Action item -> Only the closing stretch of the material is wanted: the line containing "38-портовая" and every line after it, transcribed exactly.

Records supplied Block Start

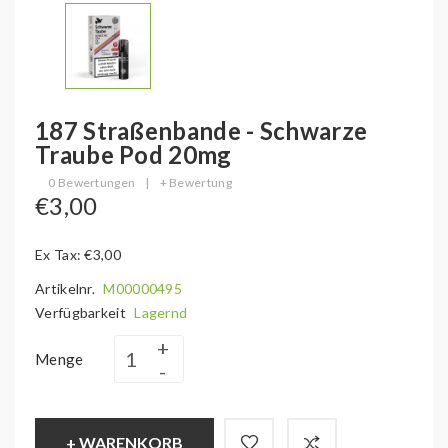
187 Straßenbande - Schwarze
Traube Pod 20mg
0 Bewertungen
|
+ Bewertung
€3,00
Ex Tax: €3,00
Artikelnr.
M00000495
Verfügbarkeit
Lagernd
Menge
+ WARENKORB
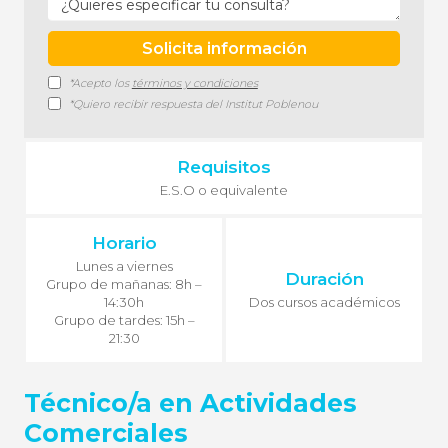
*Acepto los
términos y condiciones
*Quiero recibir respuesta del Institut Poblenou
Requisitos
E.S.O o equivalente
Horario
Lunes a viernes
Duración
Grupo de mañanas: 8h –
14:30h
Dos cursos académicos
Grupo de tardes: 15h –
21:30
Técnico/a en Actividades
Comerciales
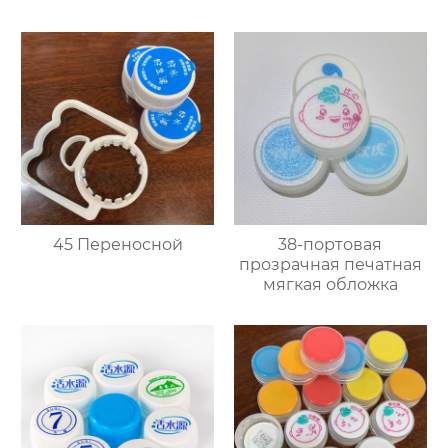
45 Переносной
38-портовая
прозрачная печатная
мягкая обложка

Records supplied Block End

Result for this task ->
38-портовая
прозрачная печатная
мягкая обложка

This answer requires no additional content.